With a name that literally translates to terrible lizards, dinosaurs were originally thought to be cold-blooded creatures that — like many of their lizard cousins — couldn’t survive in frigid Arctic environments.
Even after the 1950s discovery of Arctic dinosaur fossils, many palaeontologists believed that dinosaurs couldn’t maintain high enough body temperatures during the Arctic winters and must have migrated to warmer climates.
Thanks to a new discovery from the Royal Tyrrell Museum in Alberta, however, paleontologists now have evidence that at least seven dinosaur species in particular were able to nest at frigid polar latitudes. These findings not only suggest that dinosaurs lived in the Arctic year-round, but may also be the best evidence yet that unlike the majority of lizards, dinosaurs were actually warm-blooded.
The study, which examines the northernmost dinosaur fossils to be discovered, was published in Current Biology.
Could dinosaurs have survived the harsh Arctic climate?
For many years, palaeontologists doubted that dinosaurs could survive the Arctic’s extreme conditions. And even after fossilized dinosaur remains and footprints were discovered at polar latitudes, most scientists assumed that any dinosaurs able to brave the Arctic’s cold would have to migrate to warmer environments when it came time to reproduce.
This is because dinosaurs were long assumed to be cold-blooded, meaning that their body temperatures were regulated by the outside environment — and in the frigid conditions of the Arctic, they wouldn’t be able to maintain the body temperatures needed to survive.
“It wasn’t that long ago that the idea of finding any dinosaurs in such extreme latitudes and environments was a surprise,” said Patrick Druckenmiller, an assistant professor of geology at the University of Alaska Fairbanks and lead author of the study, in a press release.
Druckenmiller and colleagues had been investigating the Prince Creek Formation — a geological formation in Northern Alaska known to contain dinosaur remains — for many years prior to this study.
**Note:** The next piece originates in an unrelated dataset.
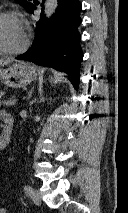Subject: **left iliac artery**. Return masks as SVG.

They were interested in learning how dinosaurs could have survived the formation’s harsh conditions.
Unfortunately, carrying out field work in the Arctic is tricky. The geological formations in the Arctic are difficult to navigate, which makes it hard to find fossilized dinosaur remains.
“The field season is short in the Arctic and access is very difficult,” Druckenmiller explained. “[A]ircraft and small boats are required. [It’s] hard to safely find and extract fossils.”
Hundreds of dinosaur bones in the Arctic
After more than a decade of research in the area, however, the team’s hard work finally paid off. By combing through different regions of the Prince Creek Formation, the researchers discovered deposits of fossils containing hundreds of dinosaur bones.
The fossils included both herbivores (such as duck-billed and horned dinosaurs) as well as carnivorous tyrannosaurs. Most exciting, however, was the fact that the researchers uncovered bones from baby dinosaurs as well — including teeth from baby dinosaurs that were either still in their eggs, or had just recently hatched.
These fossils mark a major discovery, as paleontologists previously had no evidence that dinosaurs were able to reproduce in the frigid Arctic. The results detailed in their study are the first convincing evidence that dinosaurs did in fact nest at these high latitudes.
“To […] find out that most if not all of [these] species also reproduced in the Arctic is really remarkable,” Druckenmiller said.
“We have long been asked, ‘Have you found any eggs?’ […] But, we [now] have something much better: the actual baby dinosaurs themselves.”
A natural test of dinosaurs’ physiology
This discovery could also help shed light on a longstanding question in the field of paleontology: namely, whether or not dinosaurs were warm-blooded. Scientists have not yet found evidence that cold-blooded vertebrates like lizards and amphibians can survive and reproduce in the Arctic, but they do know that warm-blooded mammals can — and now they can add dinosaurs to that list.
“Year-round residency in the Arctic provides a natural test of dinosaurian physiology,” said Gregory Erickson, a professor of anatomy and vertebrate paleobiology at Florida State University and co-author of the study.
“I think that this is some of the most compelling evidence that dinosaurs were in fact warm-blooded.”